▸ TASK
Pick every line out of the entries below that has the string "durante", and copy it.

(Items from a dataset)
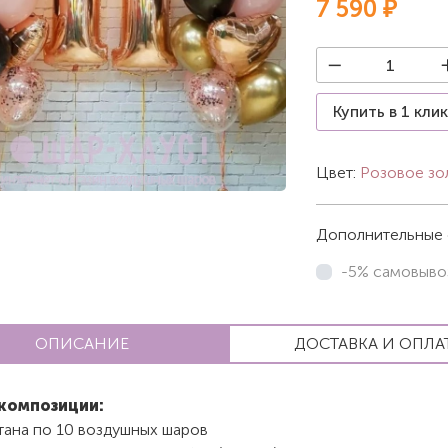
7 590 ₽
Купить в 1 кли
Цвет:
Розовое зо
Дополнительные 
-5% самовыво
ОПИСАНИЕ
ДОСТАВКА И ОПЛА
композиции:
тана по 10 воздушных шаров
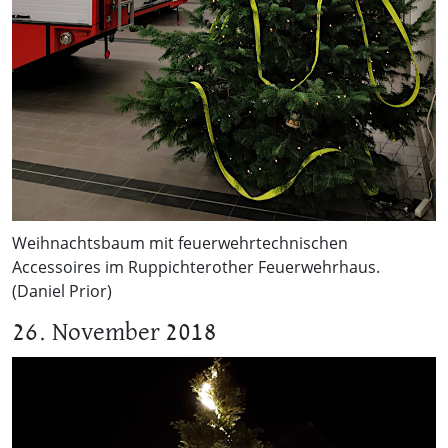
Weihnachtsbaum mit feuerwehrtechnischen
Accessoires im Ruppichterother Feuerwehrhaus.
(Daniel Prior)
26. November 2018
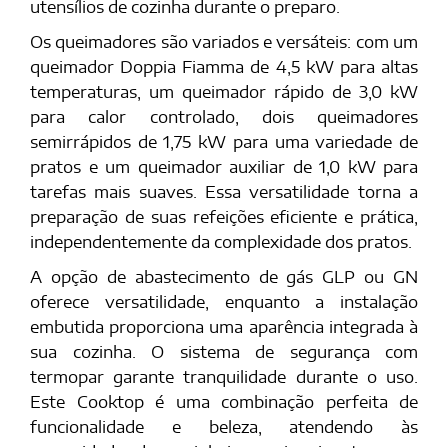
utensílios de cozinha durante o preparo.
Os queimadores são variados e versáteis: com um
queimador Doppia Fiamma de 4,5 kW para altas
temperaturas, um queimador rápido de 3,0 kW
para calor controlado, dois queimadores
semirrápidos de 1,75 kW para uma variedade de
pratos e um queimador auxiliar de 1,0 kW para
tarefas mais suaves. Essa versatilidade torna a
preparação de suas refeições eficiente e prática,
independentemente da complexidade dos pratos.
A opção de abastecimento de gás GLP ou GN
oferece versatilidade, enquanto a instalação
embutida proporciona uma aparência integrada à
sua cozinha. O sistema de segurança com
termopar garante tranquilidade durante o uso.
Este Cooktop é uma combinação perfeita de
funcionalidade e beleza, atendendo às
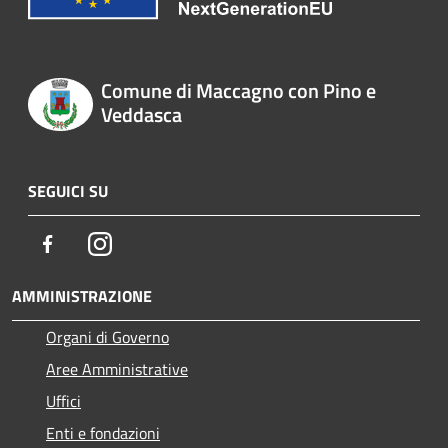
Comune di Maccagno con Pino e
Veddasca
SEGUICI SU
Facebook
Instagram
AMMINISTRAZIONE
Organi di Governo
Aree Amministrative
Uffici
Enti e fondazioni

▸ EXERCISE RESULT
utensílios de cozinha durante o preparo.
termopar garante tranquilidade durante o uso.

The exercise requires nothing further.